« It is wrong, always and everywhere, to believe
anything on the basis of insufficent evidence »
William Clifford
Il est toujours surprenant pour un « amoureux du savoir » de voir avec quelle vigueur l’idée relativiste selon laquelle « il n’y a pas de vérité » ou encore que « toutes les croyances se valent » a le vent en poupe chez les classes culturelles dominantes.
Je vous dépeint la scène. Une discussion animée s’amorce sur un sujet politique entre quelques amis. Poussé.e à bout, un.e enthousiaste se laisse emporter et appuie son propos par un malheureux « Mais c’est la vérité ! ». À cet instant, on peut être sûr que l’un.e des participant.e.s à la discussion aura la présence d’esprit de rétorquer d’un air inspiré « mais qu’est-ce que la vérité ? Ça n’existe pas ! Il n’y a que des croyances », ou autre ineptie du même genre. Bien souvent, cette réplique devenue trop consensuelle ne trouve aucun opposant solide pour reprendre les armes – pourtant millénaires !! – grâce auxquelles les philosophes ont toujours combattu le relativisme.
Car on fait comme si cette position était résolument moderne : avant on était dogmatiques ; on a pensé que l’Église avait raison, et puis la science moderne a montré ses limites ; on a ensuite montré que la science moderne elle aussi avait ses limites. Un interlocuteur un peu instruit vous parlera de ses « postulats », de ses « paradigmes », etc. Mais aujourd’hui, conclura-t-il, on sait bien que tout ça était bien naïf, que le projet des Lumières a échoué et qu’il a conduit à l’enfer de la techno-science, et blablabla.
Et pourtant, derrière son actualisation postmoderne – critique des Lumière et de l’histoire des sciences – ce discours est vieux de plusieurs millénaires. On l’appelle le relativisme, et son représentant le plus illustre fut Protagoras, un sophiste auquel Socrate s’est vivement opposé, par exemple dans les dialogues de Platon comme Protagoras ou Théétète. Protagoras y défend l’idée que « l’homme est la mesure de toutes choses », ce qui signifie que c’est lui qui, par ses croyances et ses actions, définit ce qui est vrai et ce qui est faux, ce qui est bien et ce qui est mal. L’idée est non seulement que « toutes les opinions se valent », mais que l’opinion a aussi cette force de devenir la vérité pour celui qui y croit. Ainsi les expressions comme « ma vérité » ; « ta vérité », « à chacun sa vérité », n’ont rien de bien moderne ou révolutionnaire. Elles sont une tentation ancienne contre laquelle la philosophie s’est toujours battue, et doit plus que jamais le faire aujourd’hui.
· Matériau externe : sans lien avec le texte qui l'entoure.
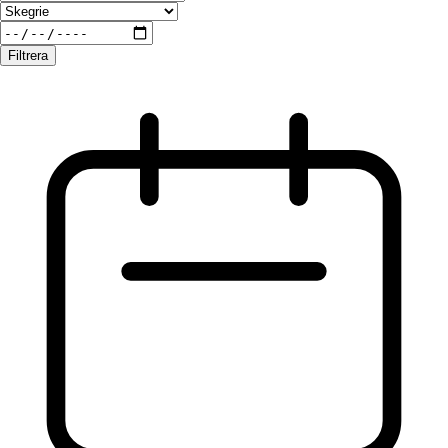
Filtrera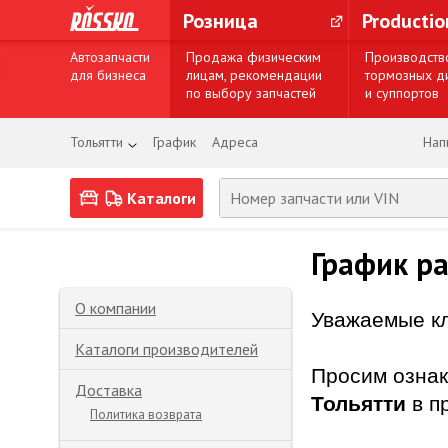
Розница
Producti
Автозапчасти
Продажа физическим
Производств
для бизнеса
лицам, рекомендации
тормозных д
по выбору запчастей
и суппортов
Тольятти
График
Адреса
Нап
Каталоги
График ра
О компании
Уважаемые к
Каталоги производителей
Просим ознак
Доставка
Тольятти
в п
Политика возврата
Aristote, après Platon, avait coutume d’envoyer les relativistes dans les cordes en les confrontant à leurs contradictions logiques. Si en effet « toutes les opinions se valent », alors l’opinion selon laquelle « toutes les opinions ne se valent pas » a autant de valeur que l’opinion selon laquelle « toutes les opinions se valent ». Ou encore : s’il n’y a pas de vérité, alors l’opinion selon laquelle « il n’y a pas de vérité » ne peut pas elle-même être vraie. Si elle l’était, ce serait une contradiction performative : le fait de l’affirmer prouve le contraire de ce qu’elle affirme. Donc elle est fausse. Mais elle ne peut pas être fausse, dirait un relativiste, puisque quelque chose ne peut être faux qu’au regard de la vérité contraire. Aristote en conclut logiquement que le relativiste est une « plante verte » : il attire le regard mais il ne sert à rien. Il parle mais ne signifie rien, il ne fait que du bruit.
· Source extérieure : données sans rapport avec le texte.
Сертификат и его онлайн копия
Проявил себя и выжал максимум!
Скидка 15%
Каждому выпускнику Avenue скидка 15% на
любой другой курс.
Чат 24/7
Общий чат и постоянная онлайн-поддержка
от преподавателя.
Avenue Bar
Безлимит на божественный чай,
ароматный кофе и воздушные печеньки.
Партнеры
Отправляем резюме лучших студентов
Le travail d’Aristote est à refaire, sans cesse, sans se décourager.
Je fais toujours une petite expérience de pensée avec mes élèves, quand on aborde le thème de la vérité. Je leur propose de commenter un sondage fictif sur l’existence de Dieu. Imaginons que l’on demande par sondage à un échantillon de la population mondiale, si Dieu existe ou non. Imaginons que 50 % répondent que oui, Dieu existe, et que 50 % répondent que non, il n’existe pas.
Première question que je leur pose : Qui a raison ? Exceptés quelques provocateurs confiants dans leur athéisme, l’immense majorité des élèves, ayant souvent peu le goût de la polémique, me répond toujours : « on sait pas, on peut pas savoir ». Je suppose qu’il y en a bien quelques autres qui sont convaincu.e.s que ce sont celles et ceux qui disent que oui, Dieu existe, qui ont raison. Mais ces quelques rares vestiges d’une foi certaine d’elle-même s’abstiennent en général de prendre la parole. Certain.e.s autres, qui m’intéressent beaucoup, vont jusqu’à dire : « Tout le monde a raison ». Ils/elles sont tellement relativistes qu’ils/elles sortent du bois avant ma deuxième question, pourtant censée les débusquer
Deuxième question : Ont-ils tous raison ? C’est ici que la malaise survient et que ce qu’on appelle un « problème » en philosophie éclate. Les plus téméraires continuent de soutenir sans faillir que oui, tout le monde a raison ; les autres ne savent plus où ils/elles habitent. Et puis, après un petit temps de réflexion, s’élève souvent une voix jusque là inouïe : un.e élève s’écrie, comme sous le coup d’une révélation : « bah non ils peuvent pas avoir raison, c’est pas logique ! ». Et en effet, c’est pas logique. Comment un objet – que ce soit Dieu ou autre chose – pourrait-il à la fois exister et ne pas exister ? Il y a là une contradiction manifeste, qui une fois explicitée parvient à convaincre le reste de la classe : on est obligés de convenir que, parmi les participant.e.s au sondage sur l’existence de Dieu, 50 % ont raison et 50 % ont tort, et ce, quand bien même on ne sait pas lesquel.le.s ont raison, lesquel.le.s ont tort.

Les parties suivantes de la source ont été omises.